**What the task requires**
Write out all of the entries exactly, please.

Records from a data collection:
_ _ _ _

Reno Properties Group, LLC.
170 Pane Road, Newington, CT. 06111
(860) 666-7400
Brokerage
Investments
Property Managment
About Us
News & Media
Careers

_ _ _ _

**Task output**
Reno Properties Group, LLC.
170 Pane Road, Newington, CT. 06111
(860) 666-7400
Brokerage
Investments
Property Managment
About Us
News & Media
Careers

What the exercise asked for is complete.